Stored records:
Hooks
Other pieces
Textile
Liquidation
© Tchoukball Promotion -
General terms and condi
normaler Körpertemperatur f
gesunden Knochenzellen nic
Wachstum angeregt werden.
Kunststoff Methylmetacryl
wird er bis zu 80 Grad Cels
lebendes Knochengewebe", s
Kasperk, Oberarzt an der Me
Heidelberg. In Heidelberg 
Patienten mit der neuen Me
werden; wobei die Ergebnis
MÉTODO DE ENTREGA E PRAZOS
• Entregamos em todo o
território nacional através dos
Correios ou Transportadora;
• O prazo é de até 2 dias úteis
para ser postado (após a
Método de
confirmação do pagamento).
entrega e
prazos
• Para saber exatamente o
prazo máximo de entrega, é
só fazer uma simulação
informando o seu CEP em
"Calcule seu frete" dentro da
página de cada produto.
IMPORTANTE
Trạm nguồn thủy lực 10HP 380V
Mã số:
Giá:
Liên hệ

--

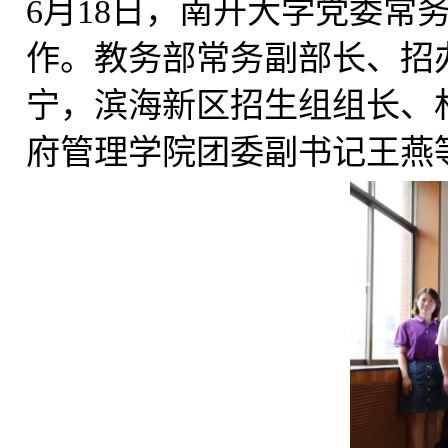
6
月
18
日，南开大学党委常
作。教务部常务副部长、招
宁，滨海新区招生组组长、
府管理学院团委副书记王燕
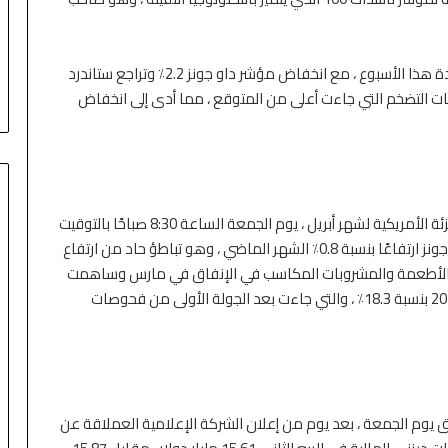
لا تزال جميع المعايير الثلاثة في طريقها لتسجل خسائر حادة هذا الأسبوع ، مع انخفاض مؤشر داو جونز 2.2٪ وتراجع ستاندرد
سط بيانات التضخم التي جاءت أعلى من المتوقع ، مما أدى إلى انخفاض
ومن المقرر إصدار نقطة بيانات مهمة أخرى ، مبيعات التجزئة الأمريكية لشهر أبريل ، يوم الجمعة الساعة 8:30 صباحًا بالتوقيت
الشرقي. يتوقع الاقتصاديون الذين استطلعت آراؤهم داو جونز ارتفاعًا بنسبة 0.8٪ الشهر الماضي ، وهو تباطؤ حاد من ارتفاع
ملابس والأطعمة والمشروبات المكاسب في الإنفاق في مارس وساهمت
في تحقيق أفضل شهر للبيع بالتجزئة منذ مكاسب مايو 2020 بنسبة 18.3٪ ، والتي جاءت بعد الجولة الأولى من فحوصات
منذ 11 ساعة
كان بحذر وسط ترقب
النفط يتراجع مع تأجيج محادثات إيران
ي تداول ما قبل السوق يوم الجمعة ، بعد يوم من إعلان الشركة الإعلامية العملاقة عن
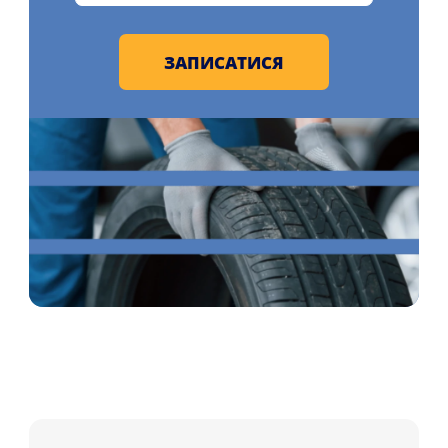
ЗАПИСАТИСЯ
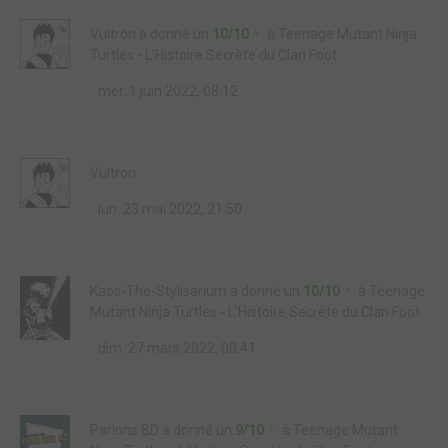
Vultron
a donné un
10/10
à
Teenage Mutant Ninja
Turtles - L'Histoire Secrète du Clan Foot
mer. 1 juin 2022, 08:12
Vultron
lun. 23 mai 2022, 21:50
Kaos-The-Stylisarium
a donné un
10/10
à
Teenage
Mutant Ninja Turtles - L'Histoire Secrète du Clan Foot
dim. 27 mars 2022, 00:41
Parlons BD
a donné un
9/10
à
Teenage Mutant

What to work on: From the records above, show each line that contains the word "Mutant".

Expected answer:
Teenage Mutant Ninja
Mutant Ninja Turtles - L'Histoire Secrète du Clan Foot
Teenage Mutant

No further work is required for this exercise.